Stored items
== Segment start ==
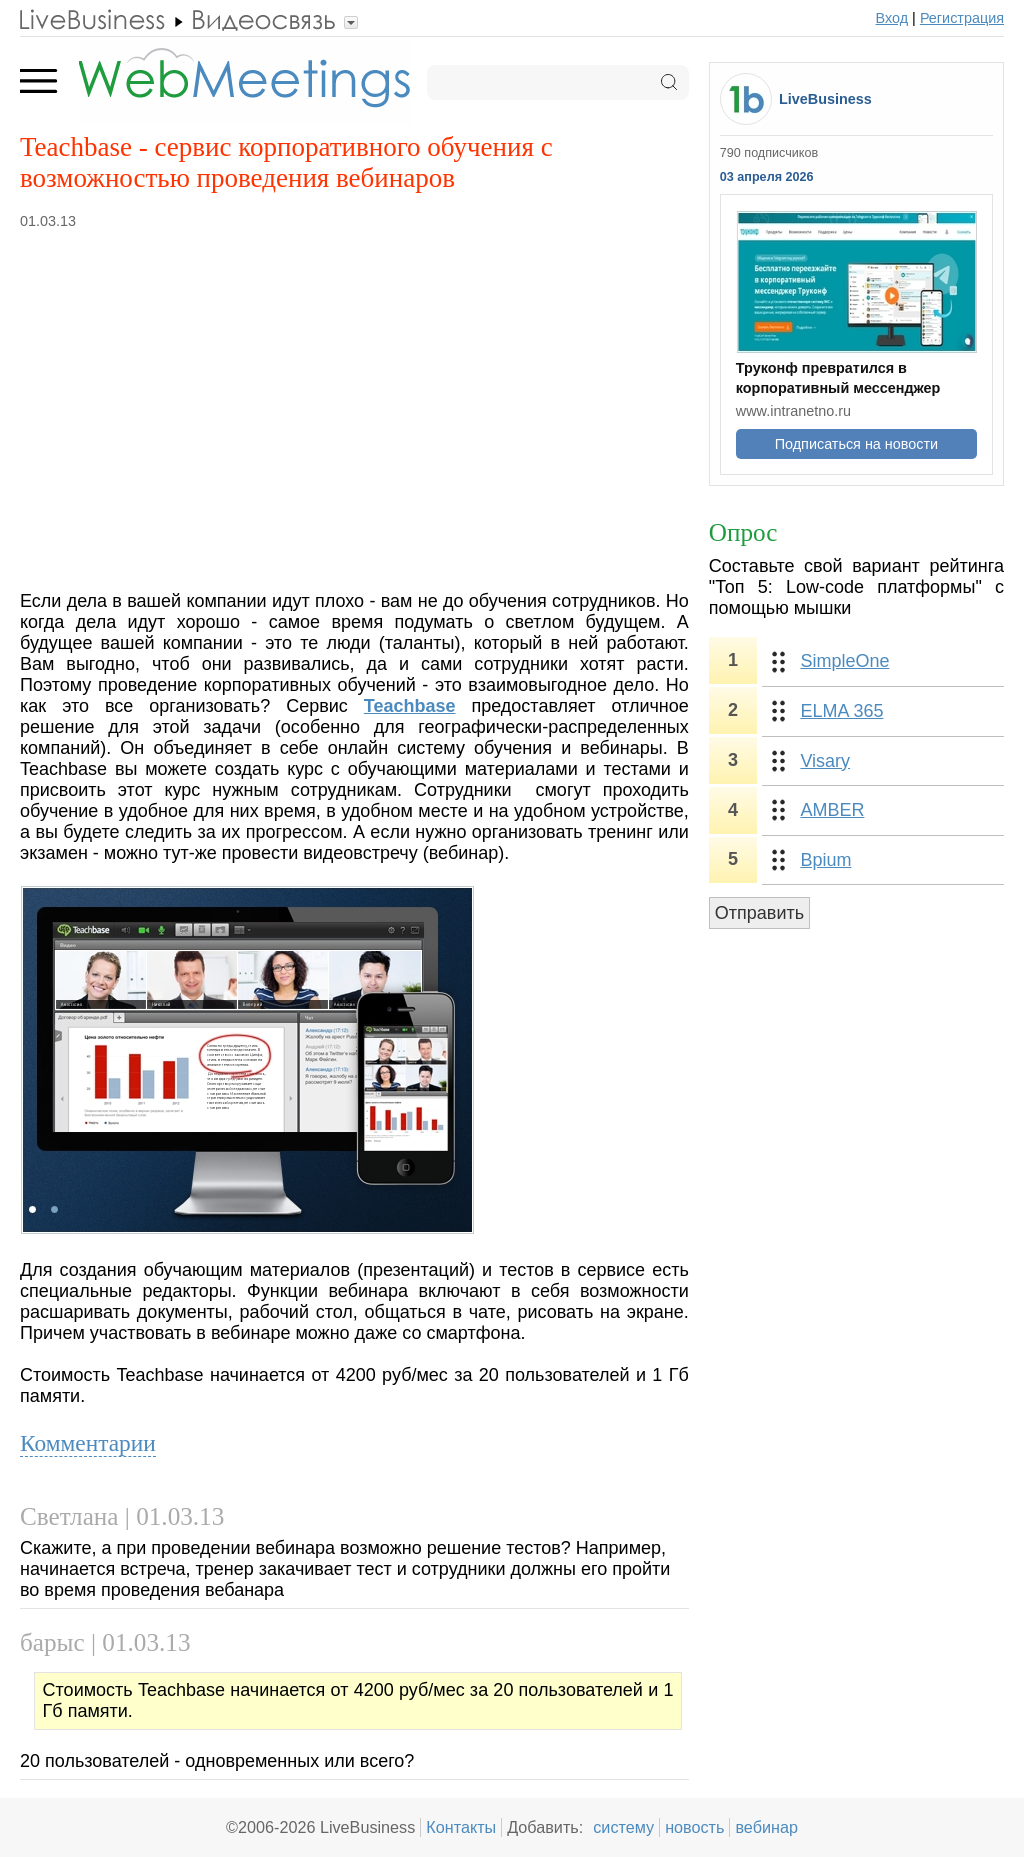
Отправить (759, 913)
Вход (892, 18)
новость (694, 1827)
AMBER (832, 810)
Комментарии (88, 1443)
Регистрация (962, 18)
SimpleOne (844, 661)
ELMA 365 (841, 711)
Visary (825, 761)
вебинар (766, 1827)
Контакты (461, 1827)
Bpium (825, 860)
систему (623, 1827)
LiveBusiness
== Segment end ==
== Segment start ==
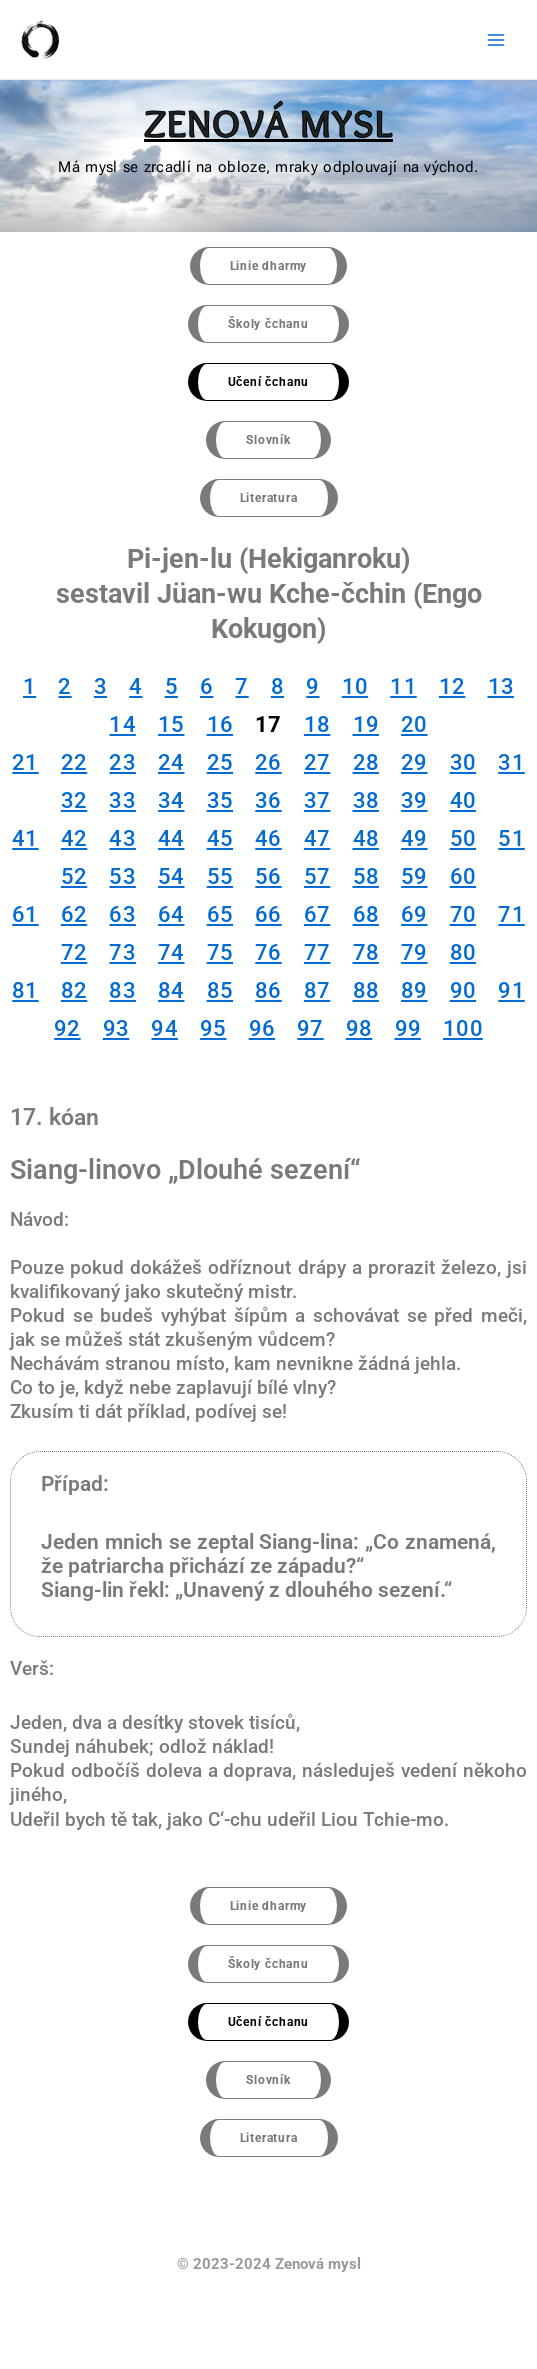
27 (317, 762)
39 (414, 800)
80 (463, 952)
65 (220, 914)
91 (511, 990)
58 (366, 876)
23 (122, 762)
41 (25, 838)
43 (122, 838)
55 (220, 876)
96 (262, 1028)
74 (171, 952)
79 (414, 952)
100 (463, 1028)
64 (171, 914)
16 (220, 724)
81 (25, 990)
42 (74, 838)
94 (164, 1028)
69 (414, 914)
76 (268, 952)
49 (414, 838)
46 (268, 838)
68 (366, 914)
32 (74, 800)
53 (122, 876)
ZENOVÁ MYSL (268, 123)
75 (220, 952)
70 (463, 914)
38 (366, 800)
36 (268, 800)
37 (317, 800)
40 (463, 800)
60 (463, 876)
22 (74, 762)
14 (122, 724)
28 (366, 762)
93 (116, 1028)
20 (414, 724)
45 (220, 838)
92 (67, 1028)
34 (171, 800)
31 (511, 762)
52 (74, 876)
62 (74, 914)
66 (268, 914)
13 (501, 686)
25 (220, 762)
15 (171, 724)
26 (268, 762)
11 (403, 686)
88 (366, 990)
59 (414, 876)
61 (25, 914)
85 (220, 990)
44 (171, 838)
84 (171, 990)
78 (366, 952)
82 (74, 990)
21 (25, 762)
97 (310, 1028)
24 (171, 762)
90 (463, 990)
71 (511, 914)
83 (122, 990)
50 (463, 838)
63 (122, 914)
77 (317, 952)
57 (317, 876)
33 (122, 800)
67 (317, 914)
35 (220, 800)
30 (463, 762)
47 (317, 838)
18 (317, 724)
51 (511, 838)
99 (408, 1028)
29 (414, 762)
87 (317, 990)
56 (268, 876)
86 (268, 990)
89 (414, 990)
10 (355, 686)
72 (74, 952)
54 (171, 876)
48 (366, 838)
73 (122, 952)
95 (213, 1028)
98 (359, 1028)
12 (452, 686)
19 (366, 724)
== Segment end ==
**Exercise details**.
Reproduce exactly the section above that begins at the line containing "Вход (892, 18)" and ends at the line containing "LiveBusiness", leaving out all other lines.

**Task result**.
Вход (892, 18)
новость (694, 1827)
AMBER (832, 810)
Комментарии (88, 1443)
Регистрация (962, 18)
SimpleOne (844, 661)
ELMA 365 (841, 711)
Visary (825, 761)
вебинар (766, 1827)
Контакты (461, 1827)
Bpium (825, 860)
систему (623, 1827)
LiveBusiness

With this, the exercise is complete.